EXERCISE REQUIREMENTS - Whenever a line in the data below includes the string "урушга", copy it out.
*** TASK DATA Section Begins ***
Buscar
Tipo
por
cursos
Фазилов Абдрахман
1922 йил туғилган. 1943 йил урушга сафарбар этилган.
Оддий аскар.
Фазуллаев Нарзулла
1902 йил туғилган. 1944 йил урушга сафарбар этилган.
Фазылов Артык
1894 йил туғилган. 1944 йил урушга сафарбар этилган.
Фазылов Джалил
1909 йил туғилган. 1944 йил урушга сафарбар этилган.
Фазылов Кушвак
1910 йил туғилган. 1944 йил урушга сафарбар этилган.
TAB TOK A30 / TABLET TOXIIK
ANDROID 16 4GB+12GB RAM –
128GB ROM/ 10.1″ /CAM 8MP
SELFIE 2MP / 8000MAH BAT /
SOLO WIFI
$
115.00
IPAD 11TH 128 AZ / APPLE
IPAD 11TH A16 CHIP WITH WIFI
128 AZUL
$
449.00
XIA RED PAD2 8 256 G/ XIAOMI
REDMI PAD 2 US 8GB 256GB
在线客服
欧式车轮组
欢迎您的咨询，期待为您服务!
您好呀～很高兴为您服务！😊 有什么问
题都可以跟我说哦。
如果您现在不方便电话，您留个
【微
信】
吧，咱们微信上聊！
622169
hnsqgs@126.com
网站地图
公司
*** TASK DATA Section Ends ***
*** TASK DATA Section Begins ***
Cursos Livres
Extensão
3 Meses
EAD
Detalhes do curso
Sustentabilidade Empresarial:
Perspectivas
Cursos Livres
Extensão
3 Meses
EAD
*** TASK DATA Section Ends ***
*** TASK DATA Section Begins ***
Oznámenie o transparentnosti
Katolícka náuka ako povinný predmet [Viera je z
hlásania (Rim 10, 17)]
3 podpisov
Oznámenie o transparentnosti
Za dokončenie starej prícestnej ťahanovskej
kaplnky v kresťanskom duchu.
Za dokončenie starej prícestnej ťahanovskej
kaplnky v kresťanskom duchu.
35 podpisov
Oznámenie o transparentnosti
*** TASK DATA Section Ends ***
ANSWER BOX -
1922 йил туғилган. 1943 йил урушга сафарбар этилган.
1902 йил туғилган. 1944 йил урушга сафарбар этилган.
1894 йил туғилган. 1944 йил урушга сафарбар этилган.
1909 йил туғилган. 1944 йил урушга сафарбар этилган.
1910 йил туғилган. 1944 йил урушга сафарбар этилган.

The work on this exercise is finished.